O protagonismo das mulheres na organização e na luta quilombola foi destaque na mesa de abertura do 12º Encontro Estadual de Mulheres Quilombolas do Pará. A mesa reuniu lideranças das cinco regionais do estado e trouxe para o centro da discussão a atuação das mulheres na defesa dos territórios, a trajetória das que construíram a Malungu desde o seu processo de fundação e a participação das novas gerações.
No cotidiano das comunidades, seja na agricultura, nas associações, nas reuniões ou na defesa dos territórios, a atuação das mulheres é fundamental. “As lutas e a união dos territórios, a força das roças, das águas, das florestas, das reuniões, das associações, onde mulheres, na prática, assumem o compromisso de tecer teias de lutas em defesa dos nossos territórios são a base para a preservação das nossas comunidades e modos de vida”, destacou Érika Gonçalves.
A força da ancestralidade foi reafirmada ao destacar a trajetória de mulheres que abriram caminhos e hoje são referência para as mulheres que seguem na organização dos territórios. Beth, Vitória, Donata, Páscoa, Valéria Carneiro, Jaqueline Alcântara, Érica Monteiro e Nébia foram homenageadas durante a atividade, por suas.m contribuições no processo de construção da Malungu.
“A sabedoria ancestral não pertence ao passado, ela orienta ao presente e abre caminhos para o futuro. Referenciar os ancestrais é também reconhecer as mulheres que hoje continuam a caminhada, bem como as jovens que virão”, completou Érika.
A participação da juventude também foi destacada. Micele, quilombola da comunidade de Garrafão Preto e integrante da coordenação de formação do Coletivo de Mulheres da Conaq, falou sobre a importância de fortalecer a participação das jovens na organização quilombola e de construir, no presente, a continuidade dessa luta.
“Estou muito feliz de poder estar aqui, dizer que estou à disposição, e vamos dialogar para fortalecer esse movimento, que também é nosso, da juventude, e que principalmente é das mulheres quilombolas”, afirmou ela.

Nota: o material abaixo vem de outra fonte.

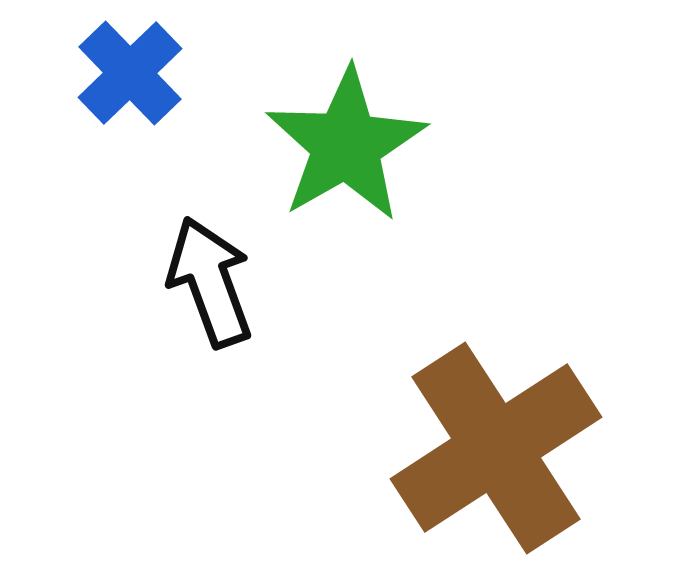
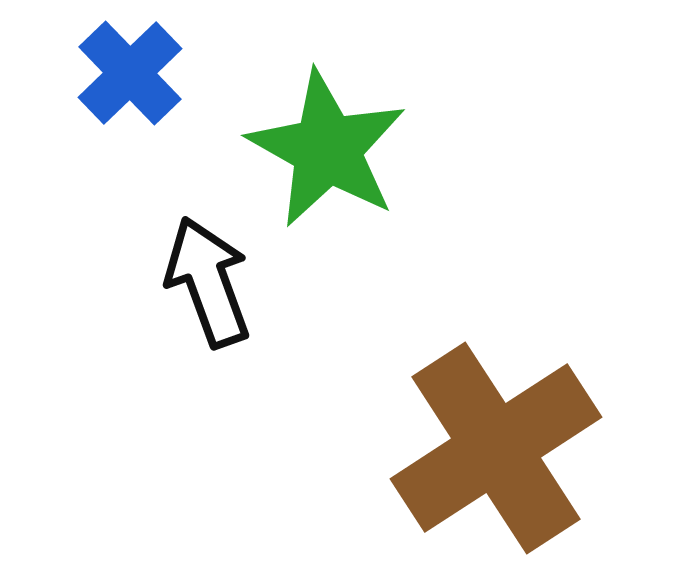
green star: moved 19 px left, 4 px down; rotated 13 degrees counterclockwise
black arrow: moved 2 px left
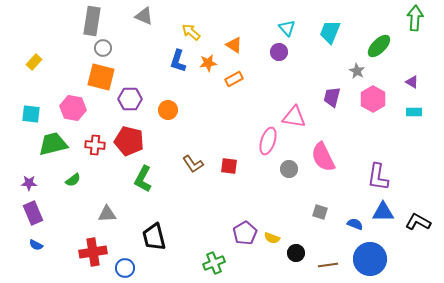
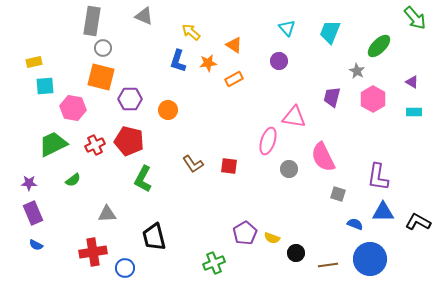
green arrow at (415, 18): rotated 135 degrees clockwise
purple circle at (279, 52): moved 9 px down
yellow rectangle at (34, 62): rotated 35 degrees clockwise
cyan square at (31, 114): moved 14 px right, 28 px up; rotated 12 degrees counterclockwise
green trapezoid at (53, 144): rotated 12 degrees counterclockwise
red cross at (95, 145): rotated 30 degrees counterclockwise
gray square at (320, 212): moved 18 px right, 18 px up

A mesa também foi espaço para reafirmar a importância de ampliar a participação das mulheres nos espaços de organização e decisão. Analú Batista, liderança quilombola de Gurupá, em Cachoeira do Arari, pontuou que, ao longo dos 22 anos de existência da Malungu, as mulheres estiveram na construção da organização e que é preciso seguir fortalecendo sua presença nas coordenações e nas regionais.
O encontro reúne mulheres quilombolas das cinco regionais do Pará, e a programação segue pelos próximos dias, com o objetivo fortalecer a organização e a articulação entre os territórios.